A história dos homens está cheia de julgamentos célebres,
por via do estatuto das pessoas em julgamento, dos crimes por elas cometidos ou
por causa da terrível injustiça que o tribunal autorizou, ao condenar um
inocente.
O caso do filósofo grego Sócrates inscreve-se neste último
caso.
Decorria a primavera do ano 399 a.C. quando o grande Sócrates era levado
a tribunal por não acreditar nos deuses, acusado de introduzir novas divindades demoníacas, de corromper os jovens.
Sócrates era um
homem altamente considerado na sociedade ateniense, famoso e respeitado. Ele
acreditava no poder da retórica e na força da convicção e, por isso, toda aquela
acusação lhe parecia um enorme equívoco, um absurdo gigantesco.
Depois dos acusadores falaram, ficou perante o velho sábio
um clepsidra e Sócrates gastou os primeiros minutos da sua defesa com…
silêncio. Na verdade, ele não tinha preparado nenhum discurso e recusara-se a
encomendar a sua defesa aos logógrafos (escritores profissionais de
discursos). Começou por confessar que
aquele local – o tribunal – era estranho para ele. Esse facto causou enorme
perplexidade entre amigos e inimigos. Se uns ficaram nervosos perante a pouca
habilidade do filósofo em se defender de infundadas acusações, outros
aproveitaram para o atacar por não frequentar um lugar de tanto prestígio como
era o tribunal, para os atenienses.
O discurso de defesa de Sócrates sabemo-lo por intermédio de
Platão. Fazendo uso de uma fina ironia mal compreendida, Sócrates negou a sua
sabedoria e sobretudo a capacidade de influenciar negativamente os jovens
atenienses. Não o acreditaram e, apesar de não possuírem provas concludentes
para o condenarem, 361 jurados, contra 140, votaram a condenação à morte do mais emblemático grego da antiguidade clássica.

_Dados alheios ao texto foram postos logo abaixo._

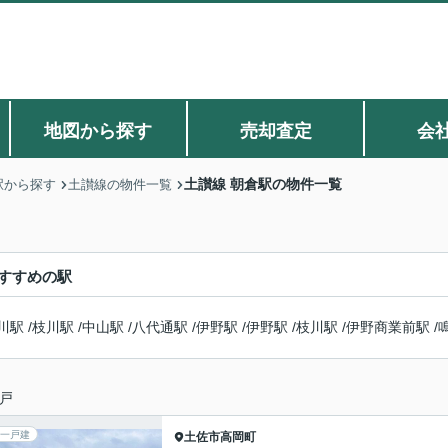
地図から探す
売却査定
会
土讃線 朝倉駅の物件一覧
駅から探す
土讃線の物件一覧
すすめの駅
川駅
/
枝川駅
/
中山駅
/
八代通駅
/
伊野駅
/
伊野駅
/
枝川駅
/
伊野商業前駅
/
戸
一戸建
土佐市
高岡町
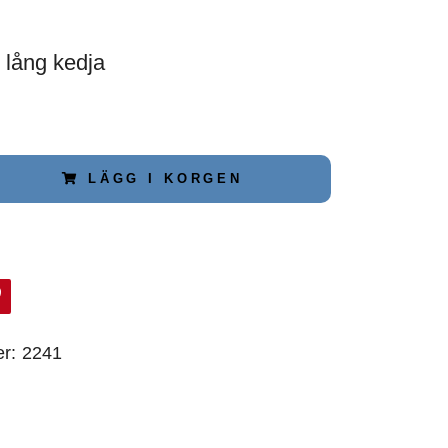
 lång kedja
LÄGG I KORGEN
r:
2241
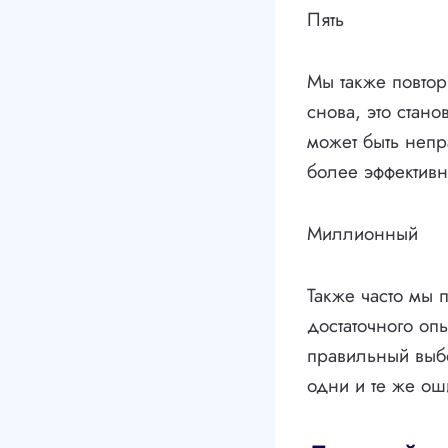
Пять
Мы также повтор
снова, это стан
может быть непр
более эффективн
Миллионный
Также часто мы 
достаточного оп
правильный выбо
одни и те же ош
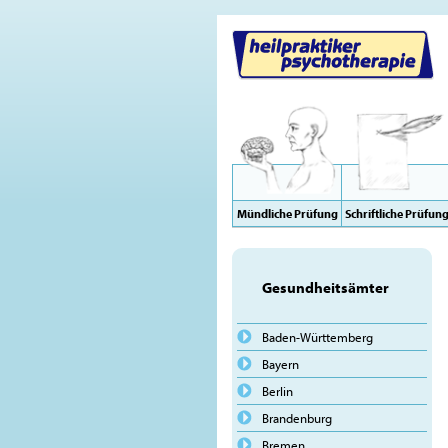
Mündliche Prüfung
Schriftliche Prüfun
Gesundheitsämter
Baden-Württemberg
Bayern
Berlin
Brandenburg
Bremen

Como nessa altura decorriam as tradicionais festas em
memória da libertação de Creta do Minotauro por Teseu, Sócrates não foi logo
executado. Enquanto aguardava na prisão, os amigos criaram as condições
propícias para a sua evasão, mas o velho Sócrates negou-se a fugir. Isso derrubaria
a reputação de virtuoso, que alcançara em vida, e, além disso, defendia que a uma
injustiça não se deve responder com
outra injustiça.
Quando chegou o dia, perante amigos e familiares, tomou a
cicuta e bebeu-a até ao fim. Em pouco tempo o veneno fez o efeito esperado e assim se consumava um dos maiores erros da história do Direito.
Lenda ou facto, a
verdade é que se conta que a primeira mulher de Sócrates, quando soube
do processo que moviam ao marido, exclamou indignada:
- Como é possível que te condenem
injustamente?
Ao que Sócrates terá respondido:
- Preferias
que me tivessem condenado justamente?